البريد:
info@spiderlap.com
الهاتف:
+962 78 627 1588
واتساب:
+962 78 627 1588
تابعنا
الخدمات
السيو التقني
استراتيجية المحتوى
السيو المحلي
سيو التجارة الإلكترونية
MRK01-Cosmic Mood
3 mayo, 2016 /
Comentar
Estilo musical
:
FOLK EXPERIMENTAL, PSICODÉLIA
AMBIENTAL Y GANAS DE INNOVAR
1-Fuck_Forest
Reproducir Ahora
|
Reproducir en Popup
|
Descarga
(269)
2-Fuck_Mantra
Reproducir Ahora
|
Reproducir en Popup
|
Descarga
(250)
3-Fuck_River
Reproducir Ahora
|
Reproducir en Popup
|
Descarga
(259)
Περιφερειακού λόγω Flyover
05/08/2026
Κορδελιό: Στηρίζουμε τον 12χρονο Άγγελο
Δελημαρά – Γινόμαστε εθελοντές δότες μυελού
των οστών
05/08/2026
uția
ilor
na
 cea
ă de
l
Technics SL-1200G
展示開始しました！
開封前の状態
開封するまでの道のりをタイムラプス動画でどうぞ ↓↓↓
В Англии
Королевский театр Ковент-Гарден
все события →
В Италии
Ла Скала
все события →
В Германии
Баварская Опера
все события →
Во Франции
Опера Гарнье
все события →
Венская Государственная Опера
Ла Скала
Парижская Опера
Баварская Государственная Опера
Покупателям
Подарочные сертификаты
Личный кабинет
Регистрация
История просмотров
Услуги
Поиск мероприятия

....................

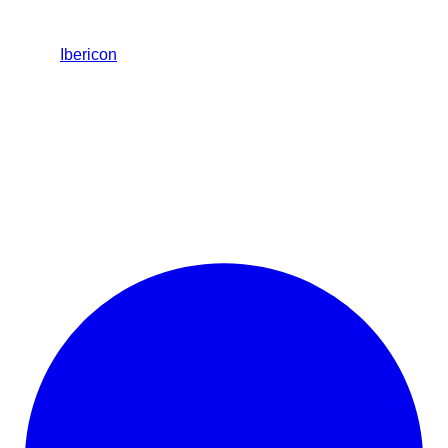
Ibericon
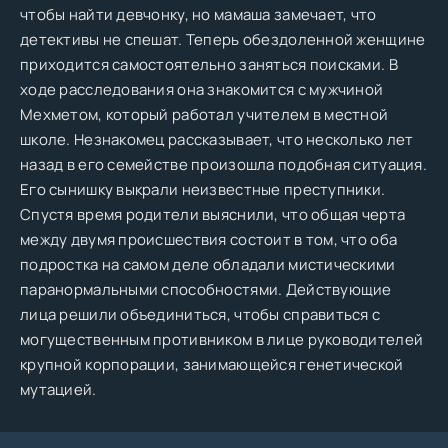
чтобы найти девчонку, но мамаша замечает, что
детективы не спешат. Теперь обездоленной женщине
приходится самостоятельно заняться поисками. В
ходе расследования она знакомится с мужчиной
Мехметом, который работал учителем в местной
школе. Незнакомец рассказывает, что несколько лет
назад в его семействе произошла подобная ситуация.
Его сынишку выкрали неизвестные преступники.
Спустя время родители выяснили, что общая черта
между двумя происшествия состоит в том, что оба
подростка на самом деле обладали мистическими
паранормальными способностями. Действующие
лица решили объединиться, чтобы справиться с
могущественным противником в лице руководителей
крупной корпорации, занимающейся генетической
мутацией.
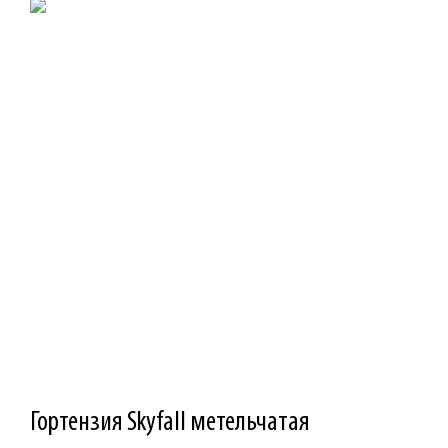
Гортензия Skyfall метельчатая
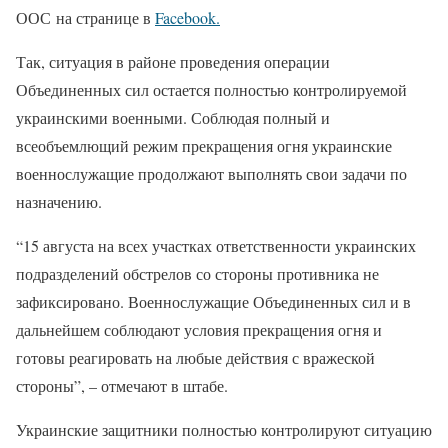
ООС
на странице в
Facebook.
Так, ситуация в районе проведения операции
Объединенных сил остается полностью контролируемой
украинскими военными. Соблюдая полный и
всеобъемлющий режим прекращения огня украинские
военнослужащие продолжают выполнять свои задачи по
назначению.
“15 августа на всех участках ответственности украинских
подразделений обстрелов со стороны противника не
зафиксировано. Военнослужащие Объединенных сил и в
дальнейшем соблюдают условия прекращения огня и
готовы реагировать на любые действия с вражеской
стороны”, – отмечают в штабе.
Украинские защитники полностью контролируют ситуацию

....................

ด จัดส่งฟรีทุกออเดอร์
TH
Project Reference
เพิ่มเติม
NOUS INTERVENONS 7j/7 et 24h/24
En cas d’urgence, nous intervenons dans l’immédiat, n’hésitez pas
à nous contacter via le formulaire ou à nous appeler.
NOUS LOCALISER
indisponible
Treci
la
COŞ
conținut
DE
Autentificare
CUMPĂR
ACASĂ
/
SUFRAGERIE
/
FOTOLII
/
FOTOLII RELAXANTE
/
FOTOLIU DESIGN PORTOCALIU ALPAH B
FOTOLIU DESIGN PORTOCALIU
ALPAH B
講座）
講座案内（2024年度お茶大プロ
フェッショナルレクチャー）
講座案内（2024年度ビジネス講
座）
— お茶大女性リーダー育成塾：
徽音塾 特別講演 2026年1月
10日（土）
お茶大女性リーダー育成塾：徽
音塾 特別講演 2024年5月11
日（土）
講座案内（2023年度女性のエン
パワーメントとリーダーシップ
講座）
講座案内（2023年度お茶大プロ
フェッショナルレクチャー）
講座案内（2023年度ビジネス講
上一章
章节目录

....................

Only one number is expected: the count of lines in the entries holding the string "прекращения".

# REPLY:
2